Zunächst einmal war es mir wichtig, als neu gewählter Betriebsratsvorsitzender die Arbeit im Unternehmen, die Gewerkschaftsarbeit und mein politisches Engagement sauber zu trennen, um mich nicht angreifbar zu machen. Während der Tarifauseinandersetzungen wurde mein politischer Einsatz deutlicher, denn die Kolleg:innen nahmen wahr, dass ich den Streik im Tierpark Hagenbeck oder bei der Hamburger Hochbahn unterstützte, ebenso wie die Kolleg:innen dort uns unterstützten. Ich sprach in meinen Pausen und in meiner Freizeit auch über die Kampagne #wirfahrenzusammen, sammelte Unterschriften. Nicht zuletzt die Unterstützung der Landesarbeitsgemeinschaft Betrieb & Gewerkschaft und der linken Parlamentarier in Bundestag und Bürgerschaft zeigte den Kolleg:innen, dass es eine Partei gibt, die an der Seite der Beschäftigten kämpft. Mein Nachfolger als Betriebsratsvorsitzender, Tolga Arik, ist kürzlich in Die Linke eingetreten, was mich natürlich sehr freut, andere Kolleg:innen überlegen noch.

Du kandidierst auf Platz 18 der Landesliste. Was hat Dich dazu motiviert?

Ich habe gesehen, was Solidarität und Geschlossenheit bewirken können und wie man auf politischer Ebene die Dinge beeinflussen kann. Daher möchte ich meine langjährigen Erfahrungen aus Lohnarbeit und Selbständigkeit einbringen, für eine starke linke Stimme in Hamburg. Mir ist es wichtig, den regelmäßigen Austausch der Fraktion mit Gewerkschaften und Betriebsräten zu verstetigen. Auch sollten wir bewusst den Kontakt zu den Beschäftigten in den Betrieben suchen.

Was könntest Du als Abgeordneter für deine ehemaligen Kolleg:innen und die Gewerkschaften erreichen?

Ziel ist eine Erhöhung der Tarifbindung und ein Landesmindestlohn von 15,- Euro. Die Stadt Hamburg darf keine Aufträge an nicht-tarifgebundene Unternehmen vergeben. Die Menschen müssen von ihren Löhnen und Gehältern leben können. Und die Mieten müssen runter. In Hamburg und bundesweit!

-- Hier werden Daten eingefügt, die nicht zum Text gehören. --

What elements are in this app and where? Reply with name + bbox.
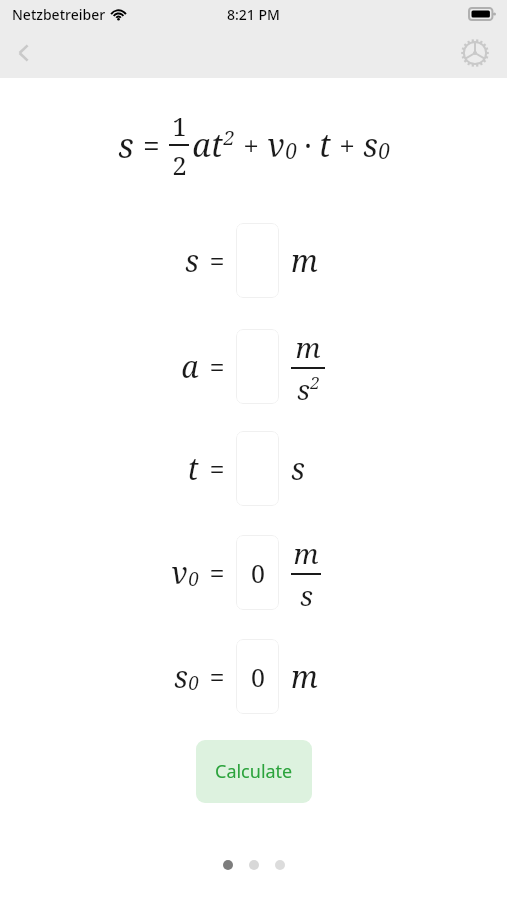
staticText: 0 (378, 137, 390, 166)
staticText: s (300, 576, 313, 610)
staticText: s (174, 656, 188, 697)
staticText: a (192, 123, 211, 167)
staticText: 0 (251, 660, 265, 694)
staticText: Netzbetreiber (12, 5, 106, 24)
staticText: 0 (285, 137, 297, 166)
staticText: 0 (188, 566, 199, 592)
staticText: v (267, 123, 285, 167)
staticText: s (291, 448, 305, 489)
staticText: s (363, 123, 378, 167)
button[interactable]: Input field (236, 431, 279, 506)
button[interactable]: Input field (236, 535, 279, 610)
staticText: 2 (172, 147, 187, 182)
button[interactable]: Settings (451, 29, 499, 77)
staticText: Calculate (215, 759, 293, 784)
staticText: m (293, 534, 319, 572)
staticText: = (209, 554, 225, 591)
staticText: t (211, 123, 223, 167)
button[interactable]: Input field (236, 223, 279, 298)
staticText: 8:21 PM (227, 5, 280, 24)
staticText: + (339, 126, 355, 164)
staticText: = (209, 348, 225, 385)
staticText: = (209, 658, 225, 695)
staticText: s (118, 122, 134, 168)
staticText: s (297, 370, 310, 404)
staticText: = (143, 125, 160, 166)
staticText: = (209, 242, 225, 279)
staticText: + (243, 126, 259, 164)
staticText: t (319, 123, 331, 167)
staticText: a (181, 346, 199, 387)
staticText: m (291, 656, 318, 697)
staticText: 0 (188, 670, 199, 696)
staticText: s (185, 240, 199, 281)
staticText: 2 (310, 371, 320, 394)
staticText: · (304, 125, 312, 166)
staticText: t (187, 448, 199, 489)
button[interactable]: Input field (236, 329, 279, 404)
button[interactable]: Input field (236, 639, 279, 714)
staticText: 0 (251, 556, 265, 590)
button[interactable]: Calculate (196, 740, 312, 803)
staticText: 2 (223, 124, 235, 151)
staticText: m (291, 240, 318, 281)
staticText: v (171, 552, 188, 593)
staticText: 1 (172, 108, 187, 143)
staticText: m (295, 328, 321, 366)
staticText: = (209, 450, 225, 487)
button[interactable]: Back (0, 29, 48, 77)
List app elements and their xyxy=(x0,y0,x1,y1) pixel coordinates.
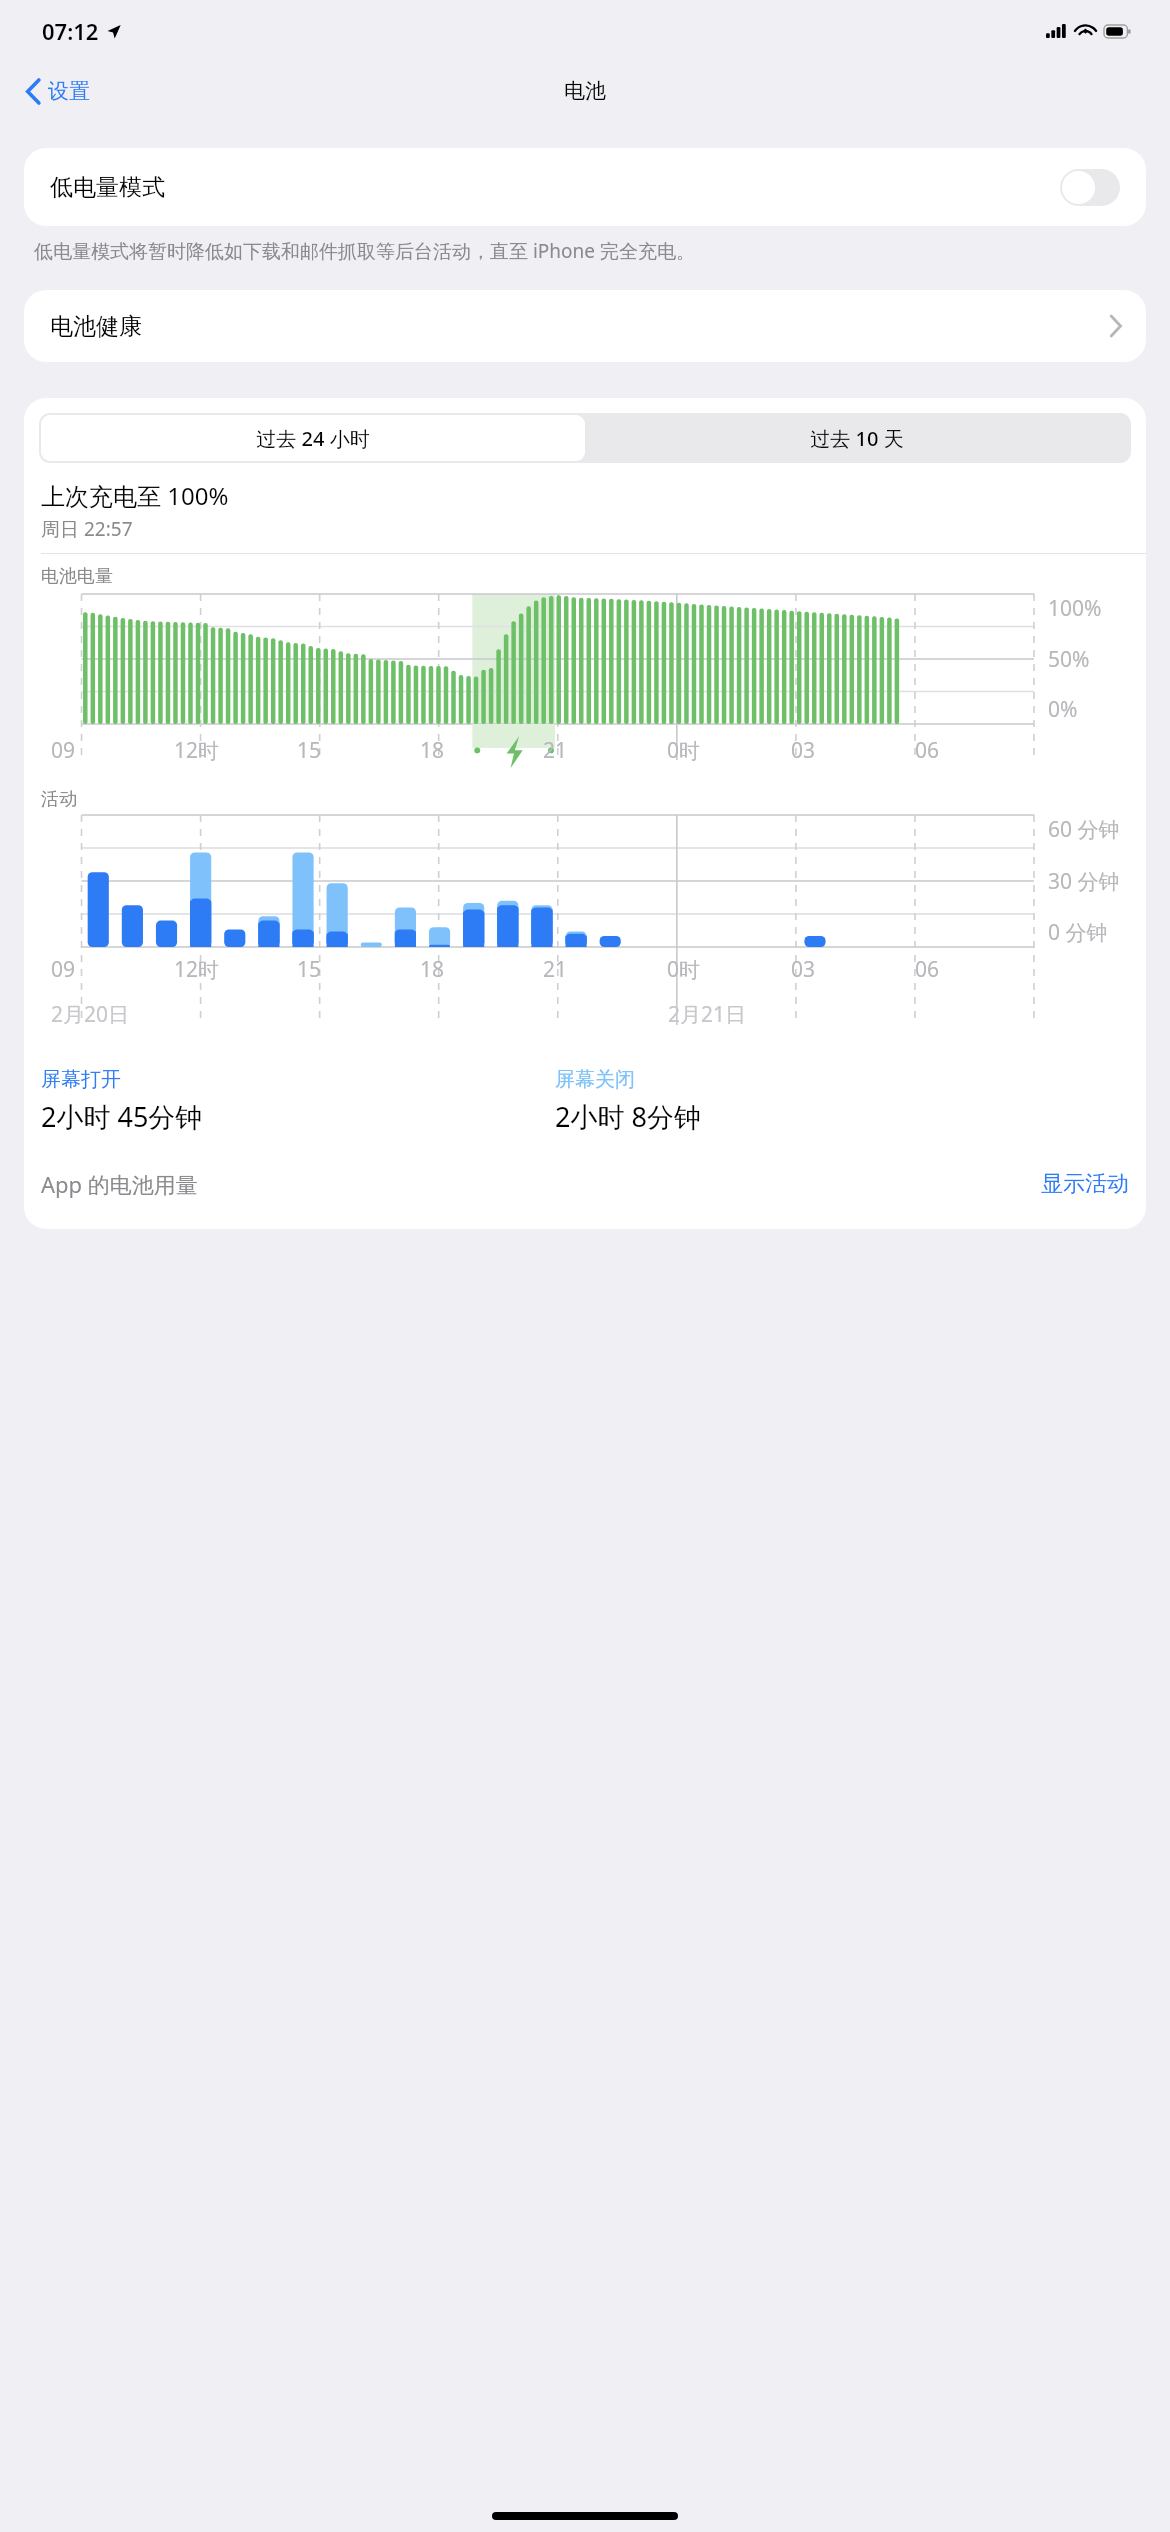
staticText: 0时 xyxy=(667,955,701,984)
button[interactable]: 低电量模式开关 xyxy=(1060,169,1120,206)
staticText: 活动 xyxy=(41,788,77,811)
staticText: App 的电池用量 xyxy=(41,1169,198,1199)
staticText: 2小时 45分钟 xyxy=(41,1098,203,1135)
staticText: 03 xyxy=(791,736,816,765)
button[interactable]: 屏幕关闭 xyxy=(555,1067,1146,1135)
staticText: 100% xyxy=(1048,594,1102,623)
staticText: 09 xyxy=(51,955,76,984)
staticText: 03 xyxy=(791,955,816,984)
staticText: 21 xyxy=(543,955,568,984)
staticText: 0 分钟 xyxy=(1048,918,1108,947)
staticText: 低电量模式 xyxy=(50,173,165,202)
staticText: 过去 10 天 xyxy=(810,425,904,452)
staticText: 0% xyxy=(1048,695,1078,724)
button[interactable]: 低电量模式 xyxy=(24,148,1146,226)
staticText: 21 xyxy=(543,736,568,765)
staticText: 06 xyxy=(915,736,940,765)
button[interactable]: 屏幕打开 xyxy=(41,1067,555,1135)
staticText: 12时 xyxy=(174,955,220,984)
staticText: 60 分钟 xyxy=(1048,815,1120,844)
staticText: 50% xyxy=(1048,645,1090,674)
staticText: 07:12 xyxy=(42,16,99,46)
staticText: 过去 24 小时 xyxy=(256,425,370,452)
staticText: 2月21日 xyxy=(668,1000,747,1029)
staticText: 15 xyxy=(297,736,322,765)
staticText: 2月20日 xyxy=(51,1000,130,1029)
staticText: 屏幕打开 xyxy=(41,1067,121,1092)
staticText: 屏幕关闭 xyxy=(555,1067,635,1092)
staticText: 09 xyxy=(51,736,76,765)
staticText: 低电量模式将暂时降低如下载和邮件抓取等后台活动，直至 iPhone 完全充电。 xyxy=(34,238,1136,264)
staticText: 12时 xyxy=(174,736,220,765)
staticText: 15 xyxy=(297,955,322,984)
staticText: 电池健康 xyxy=(50,312,142,341)
staticText: 设置 xyxy=(48,78,90,104)
button[interactable]: 电池健康 xyxy=(24,290,1146,362)
button[interactable]: 设置 xyxy=(20,72,96,110)
staticText: 18 xyxy=(420,955,445,984)
button[interactable]: 显示活动 xyxy=(1041,1170,1129,1198)
staticText: 0时 xyxy=(667,736,701,765)
staticText: 周日 22:57 xyxy=(41,516,133,542)
staticText: 上次充电至 100% xyxy=(41,479,229,512)
staticText: 显示活动 xyxy=(1041,1170,1129,1198)
staticText: 06 xyxy=(915,955,940,984)
staticText: 18 xyxy=(420,736,445,765)
staticText: 2小时 8分钟 xyxy=(555,1098,701,1135)
button[interactable]: 过去 10 天 xyxy=(585,415,1129,461)
staticText: 电池 xyxy=(564,78,606,104)
staticText: 电池电量 xyxy=(41,565,113,588)
button[interactable]: 过去 24 小时 xyxy=(41,415,585,461)
staticText: 30 分钟 xyxy=(1048,867,1120,896)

Brauchen wir mehr Gewerkschafter im Parlament, damit die Welt der Arbeit wieder stärker in den Fokus rückt?

In Hamburg ist uns bei der Aufstellung der Landesliste eine gute Mischung gelungen. Wir haben junge aktive Gewerkschafter:innen und ältere wie mich. Und das ist gut so. Es ist wichtig, als Politiker:in zu wissen, worüber man spricht und zu entscheiden hat. Da darf gewerkschaftliche Expertise nicht fehlen.

Zuletzt eine eher persönliche Frage: Hast du ein Lieblingsbuch / Film und wenn ja, worum geht es in dabei?

Ich habe zu viele Lieblingsbücher und -filme, um sie hier aufzuzählen. Aktuell lese ich "Das Ende von Eddy" des bekannten französischen Schriftstellers Edouard Louis. Sein autobiografisches Buch handelt von seinem Aufwachsen als schwuler Junge in proletarischen Verhältnissen der französischen Provinz. Mir gefällt das Buch sehr gut und ich empfehle, es zu lesen.

Danke für das Gespräch, lieber Peter, und viel Erfolg am Sonntag!